**PROBLEM DETAILS**
Set down, exactly and with no pictures, the line that contains "Milyen részei vannak, hogy" and all lines after it in the listing.

**DATA RECORDS**
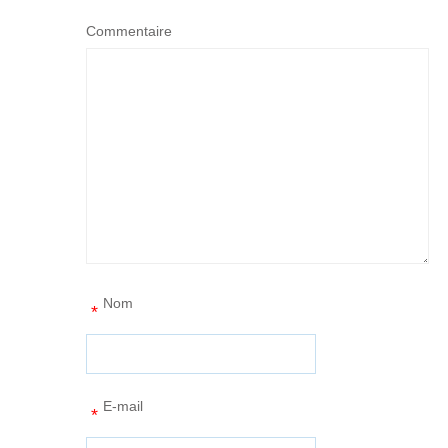
Commentaire
Nom
*
E-mail
*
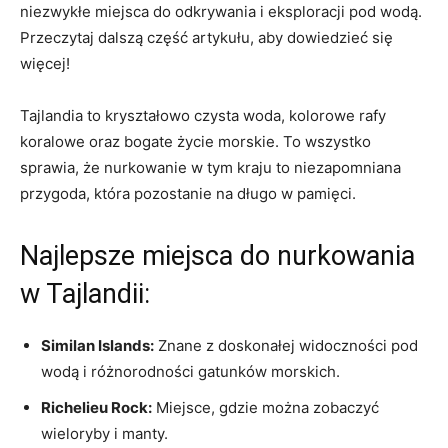
niezwykłe miejsca do odkrywania i eksploracji ⁣pod wodą.
Przeczytaj dalszą część artykułu, ‍aby ‌dowiedzieć się
więcej!
Tajlandia to kryształowo czysta woda,‌ kolorowe rafy
koralowe oraz bogate życie morskie.‌ To wszystko
sprawia, że⁤ nurkowanie ​w⁣ tym kraju to‌ niezapomniana‍
przygoda, która pozostanie ⁢na długo w pamięci.
Najlepsze miejsca do nurkowania‌
w Tajlandii:
Similan Islands:
Znane z doskonałej widoczności pod
wodą i różnorodności ⁣gatunków morskich.
Richelieu Rock:
Miejsce, gdzie można ⁤zobaczyć
wieloryby i manty.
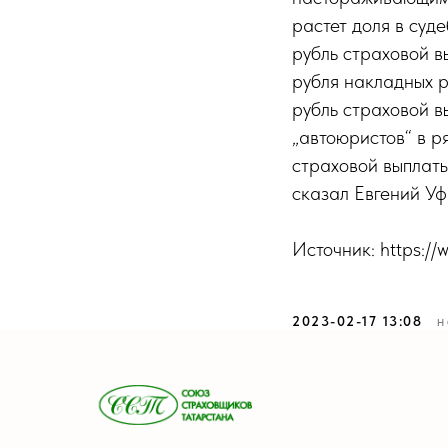
растет доля в суд
рубль страховой в
рубля накладных ра
рубль страховой в
„автоюристов“ в р
страховой выплаты
сказал Евгений Уф
Источник: https:/
2023-02-17 13:08
Н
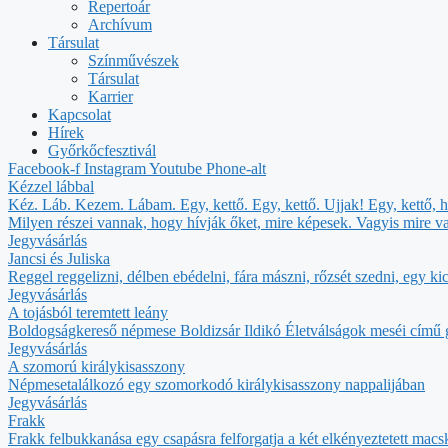
Repertoár
Archívum
Társulat
Színművészek
Társulat
Karrier
Kapcsolat
Hírek
Győrkőcfesztivál
Facebook-f
Instagram
Youtube
Phone-alt
Kézzel lábbal
Kéz. Láb. Kezem. Lábam. Egy, kettő. Egy, kettő. Ujjak! Egy, kettő, 
Milyen részei vannak, hogy hívják őket, mire képesek. Vagyis mire v
Jegyvásárlás
Jancsi és Juliska
Reggel reggelizni, délben ebédelni, fára mászni, rőzsét szedni, egy
Jegyvásárlás
A tojásból teremtett leány
Boldogságkereső népmese Boldizsár Ildikó Életválságok meséi című
Jegyvásárlás
A szomorú királykisasszony
Népmesetalálkozó egy szomorkodó királykisasszony nappalijában
Jegyvásárlás
Frakk
Frakk felbukkanása egy csapásra felforgatja a két elkényeztetett macska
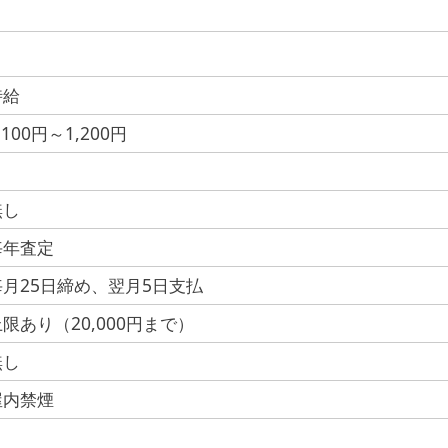
時給
,100円～1,200円
無し
毎年査定
毎月25日締め、翌月5日支払
限あり（20,000円まで）
無し
屋内禁煙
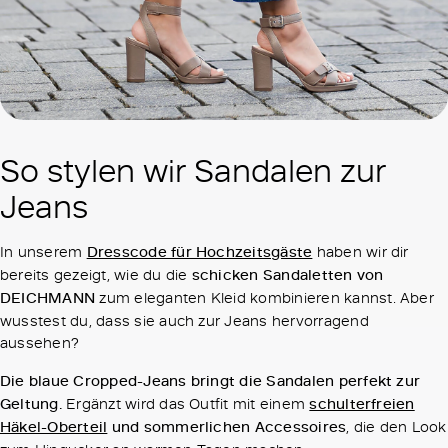
So stylen wir Sandalen zur
Jeans
In unserem
Dresscode für Hochzeitsgäste
haben wir dir
bereits gezeigt, wie du die
schicken
Sandaletten von
DEICHMANN
zum eleganten Kleid kombinieren kannst. Aber
wusstest du, dass sie auch zur Jeans hervorragend
aussehen?
Die blaue Cropped-Jeans bringt die Sandalen perfekt zur
Geltung.
Ergänzt wird das Outfit mit einem
schulterfreien
Häkel-Oberteil
und sommerlichen Accessoires
, die den Look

**RESPONSE BOX**
Milyen részei vannak, hogy hívják őket, mire képesek. Vagyis mire v
Jegyvásárlás
Jancsi és Juliska
Reggel reggelizni, délben ebédelni, fára mászni, rőzsét szedni, egy
Jegyvásárlás
A tojásból teremtett leány
Boldogságkereső népmese Boldizsár Ildikó Életválságok meséi című
Jegyvásárlás
A szomorú királykisasszony
Népmesetalálkozó egy szomorkodó királykisasszony nappalijában
Jegyvásárlás
Frakk
Frakk felbukkanása egy csapásra felforgatja a két elkényeztetett macska
時給
,100円～1,200円
無し
毎年査定
毎月25日締め、翌月5日支払
限あり（20,000円まで）
無し
屋内禁煙
So stylen wir Sandalen zur
Jeans
In unserem
Dresscode für Hochzeitsgäste
haben wir dir
bereits gezeigt, wie du die
schicken
Sandaletten von
DEICHMANN
zum eleganten Kleid kombinieren kannst. Aber
wusstest du, dass sie auch zur Jeans hervorragend
aussehen?
Die blaue Cropped-Jeans bringt die Sandalen perfekt zur
Geltung.
Ergänzt wird das Outfit mit einem
schulterfreien
Häkel-Oberteil
und sommerlichen Accessoires
, die den Look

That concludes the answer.